Ganarían, sin duda. Hubert supo desde el principio que ellos ganarían. No podía pedir ayuda a gritos. Lo único que los mantendría a raya sería que contuviera la respiración y mantuviera los ojos bien abiertos. Pero al interior de su cráneo, la sangre retumbaba de forma rítmica, cada vez con más fuerza, y Hubert no podría contener el aliento para siempre. El sonido del flujo sanguíneo lo mareó.
Ya no podía contenerlo más.
Tiró la pala y, con un veloz movimiento, cayó al suelo de la tumba y se puso boca abajo, en posición fetal. Se cubrió la cabeza con las manos y soltó el aire. Ya no importaba. Nada importaba. Esperó el ataque de las navajas, la embestida en la espalda que le perforaría la columna vertebral.
Tan fuerte como pudo, presionó las rodillas y los codos contra el suelo. Si tan sólo lograba lastimarse lo suficiente o sacarse suficiente sangre, quizá los ladrones le perdonarían la vida. Sin embargo, sabía que la realidad sería otra. Lo matarían ahí mismo, en la tumba, con sus navajas. Y luego sacarían las navajas de su cuerpo y se reirían, pues ya no sería necesario que siguieran guardando silencio. Eran despiadados.
Hubert empezó a temblar sin control.
Sintió el olor de la tierra endurecida desde hacía mucho y que nadie había tocado en siglos.
Cuando por fin abrió los ojos, estaba rodeado de verdor y luz del sol, y no en un agujero negro. Era un jardín tan distinto que apenas si lo reconocía. Estaba cubierto de todos los tonos de verde, rodeado de muros cubiertos de enredaderas verdes y grises, y arbustos casi azules y flores azules y rojas y anaranjadas, como caléndulas gigantes. El pasto era de un verde más claro, mientras que las hojas del manzano eran de un verde mucho más oscuro, como el de los berros. Del manzano colgaban frutos rojizos y anaranjados que no eran manzanas. Hubert estiró el brazo y una de las frutas se acomodó en su mano. Era redonda y grande, y Hubert se rio porque de inmediato reconoció que era una granada. Tomó otra y, al jalarla, la rama tintineó como campanillas, como en un cuento de hadas.

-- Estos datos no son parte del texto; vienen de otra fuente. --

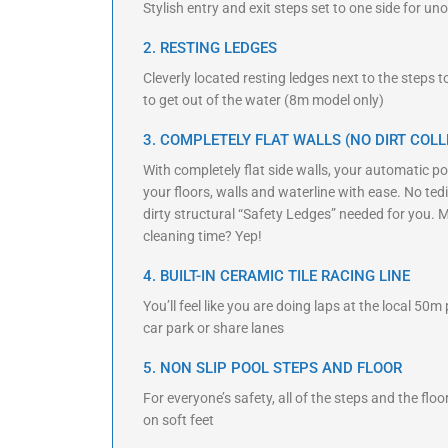
Stylish entry and exit steps set to one side for 
2. RESTING LEDGES
Cleverly located resting ledges next to the steps 
to get out of the water (8m model only)
3. COMPLETELY FLAT WALLS (NO DIRT COLL
With completely flat side walls, your automatic poo
your floors, walls and waterline with ease. No t
dirty structural “Safety Ledges” needed for you. 
cleaning time? Yep!
4. BUILT-IN CERAMIC TILE RACING LINE
You’ll feel like you are doing laps at the local 50m
car park or share lanes
5. NON SLIP POOL STEPS AND FLOOR
For everyone’s safety, all of the steps and the flo
on soft feet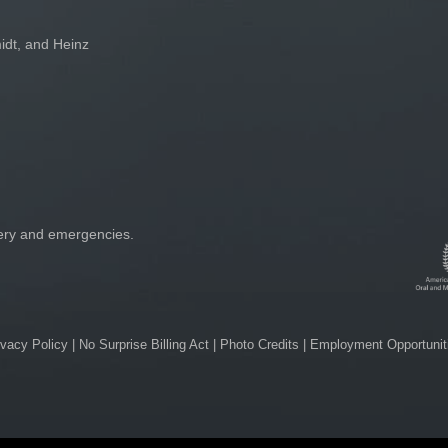
idt, and Heinz
gery and emergencies.
ivacy Policy
|
No Surprise Billing Act
|
Photo Credits
|
Employment Opportunit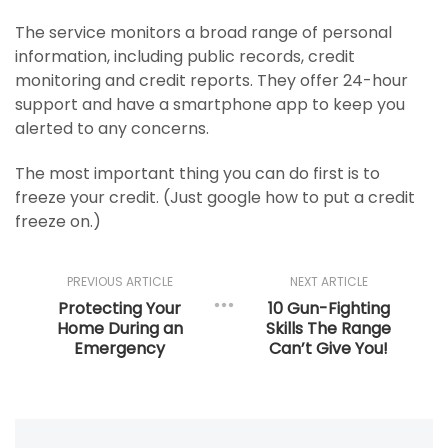
The service monitors a broad range of personal
information, including public records, credit
monitoring and credit reports. They offer 24-hour
support and have a smartphone app to keep you
alerted to any concerns.
The most important thing you can do first is to
freeze your credit. (Just google how to put a credit
freeze on.)
PREVIOUS ARTICLE
NEXT ARTICLE
Protecting Your
10 Gun-Fighting
Home During an
Skills The Range
Emergency
Can’t Give You!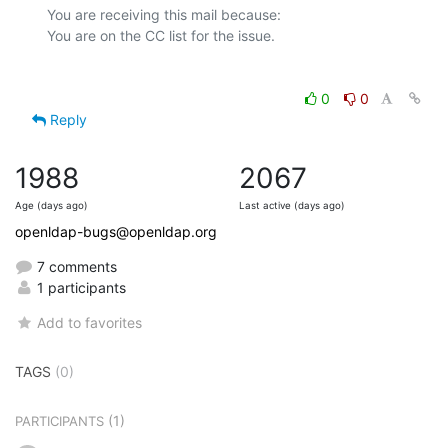
You are receiving this mail because:

0
0
Reply
1988
2067
Age (days ago)
Last active (days ago)
openldap-bugs@openldap.org
7 comments
1 participants
Add to favorites
TAGS
(0)
(1)
PARTICIPANTS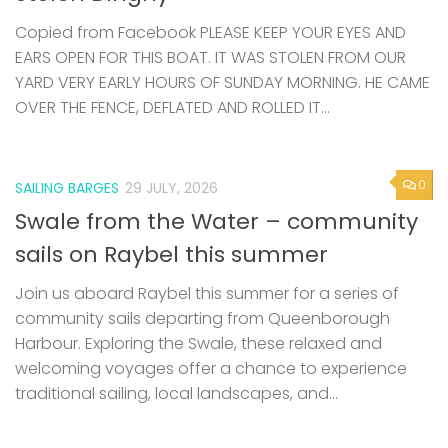
Copied from Facebook PLEASE KEEP YOUR EYES AND
EARS OPEN FOR THIS BOAT. IT WAS STOLEN FROM OUR
YARD VERY EARLY HOURS OF SUNDAY MORNING. HE CAME
OVER THE FENCE, DEFLATED AND ROLLED IT...
0
SAILING BARGES
29 JULY, 2026
Swale from the Water – community
sails on Raybel this summer
Join us aboard Raybel this summer for a series of
community sails departing from Queenborough
Harbour. Exploring the Swale, these relaxed and
welcoming voyages offer a chance to experience
traditional sailing, local landscapes, and...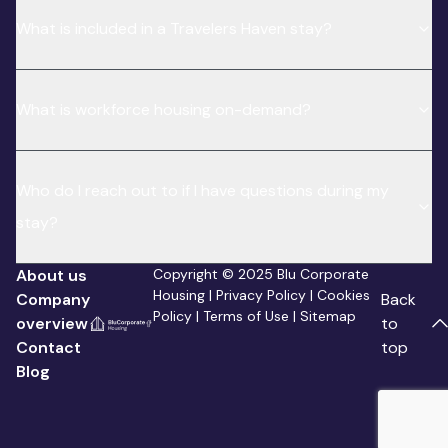
What is included in a Travelers Haven stay?
What is workforce housing on-demand?
Who do I reach out to if I have questions during my
stay?
About us
Copyright © 2025 Blu Corporate
Housing |
Privacy Policy
|
Cookies
Company
Back
Policy
|
Terms of Use
|
Sitemap
overview
to
Contact
top
Blog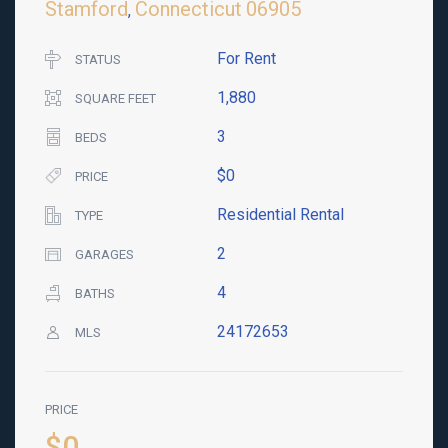
Stamford
Connecticut
06905
,
For Rent
STATUS
1,880
SQUARE FEET
3
BEDS
$0
PRICE
Residential Rental
TYPE
2
GARAGES
4
BATHS
24172653
MLS
PRICE
$0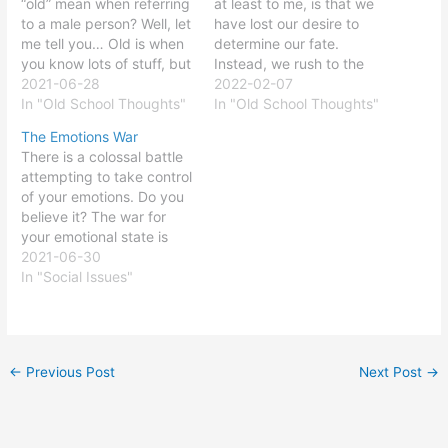
“old” mean when referring
at least to me, is that we
to a male person? Well, let
have lost our desire to
me tell you… Old is when
determine our fate.
you know lots of stuff, but
Instead, we rush to the
you cannot remember half
2021-06-28
Gods of science,
2022-02-07
of it……but do not worry,
In "Old School Thoughts"
medicine, religion, politics,
In "Old School Thoughts"
the forgotten half will
psychology, social
The Emotions War
return…sometime…
interaction, and social
There is a colossal battle
maybe… Old is when your
media to define who we
attempting to take control
neurological system
are and what we think.
of your emotions. Do you
forgets there is…
We make a limited…
believe it? The war for
your emotional state is
waging, and probably you
2021-06-30
do not even know it is
In "Social Issues"
occurring. But what
is(are) the reason(s) for
such a battle? Is your
emotional state that
←
Previous Post
Next Post
→
important? And…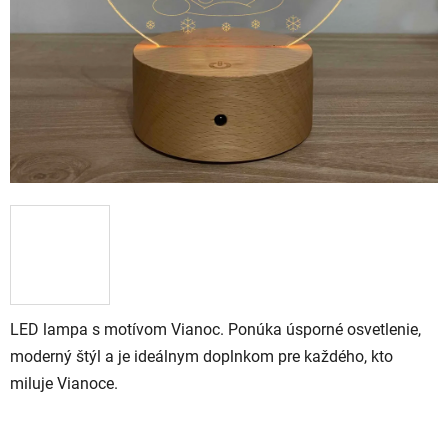
LED lampa s motívom Vianoc. Ponúka úsporné osvetlenie,
moderný štýl a je ideálnym doplnkom pre každého, kto
miluje Vianoce.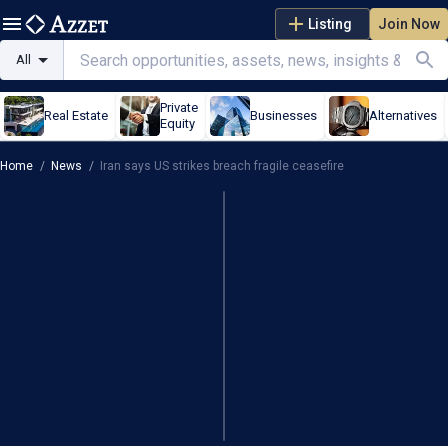
Listing
Join Now
All
Private
Real Estate
Businesses
Alternatives
Equity
Home
/
News
/
Iran says US strikes breach fragile ceasefire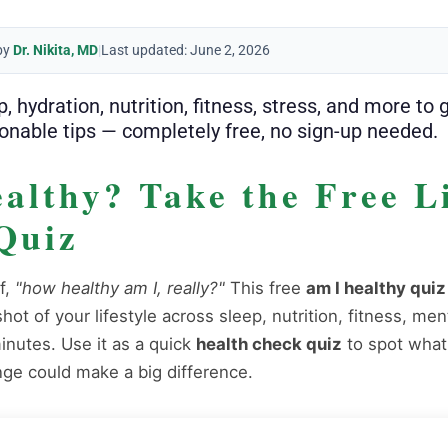
by
Dr. Nikita, MD
|
Last updated: June 2, 2026
 hydration, nutrition, fitness, stress, and more to 
onable tips — completely free, no sign-up needed.
althy? Take the Free Li
Quiz
f,
"how healthy am I, really?"
This free
am I healthy quiz
ot of your lifestyle across sleep, nutrition, fitness, men
inutes. Use it as a quick
health check quiz
to spot what
ge could make a big difference.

Se estiró para verlas, pero estaban ocultas bajo la densa hojarasca. Al poner más atención, el aire que corría entre las ramas hacía que las campanillas tintinearan todo el tiempo, y entonces supo que estaban hechas de oro. De pronto, con una granada en cada mano, empezó a bailar al ritmo de la música de las campanas de oro. Sus pies descalzos se movían sobre el pasto suave, y el olor a flores y especias lo envolvió hasta cubrirlo con una túnica colorida. Bailó junto a la orilla de la alberca en el centro del jardín, y el agua reflejó la magnificencia de su túnica con tal claridad que lograba distinguir las diminutas granadas bordadas en ella, en tonos escarlata y azul y púrpura, mientras la tela se mecía al ritmo de las campanas de oro.
En la superficie del agua flotaban enormes lirios blancos sobre esteras verdes. De pronto se retiró la túnica y se lanzó entre los lirios al agua fría que lo refrescó del calor causado por el baile mientras nadaba entre las hojas amplias. Con mucha delicadeza, asentó las granadas encima de una de ellas. Era libre. Sabía que había estado excesivamente cansado, pero ya no más. Se recostó de espaldas a disfrutar el aroma de los lirios y escuchar la lejana música de las campanillas mientras la brillante luz del sol lo iluminaba. Su cuerpo se veía húmedo, resplandeciente y apacible.
En el cielo, el sol brillaba con gran intensidad y, mientras lo observaba, parecía hacerse más grande. Se expandía en el cielo y ya no parecía ser suave, sino rígido y amarillo. Hubert se talló los ojos e intentó voltear el rostro, pero de pronto el agua empezó a ejercer resistencia. La luz era tan brillante que lo hizo gritar, y con todas sus fuerzas intentó darse media vuelta, pero algo se lo impedía. Forcejeó para liberarse de la mano que lo tomaba del hombro y alzar los brazos para apagar la luz y aferrarse al jardín que se desvanecía.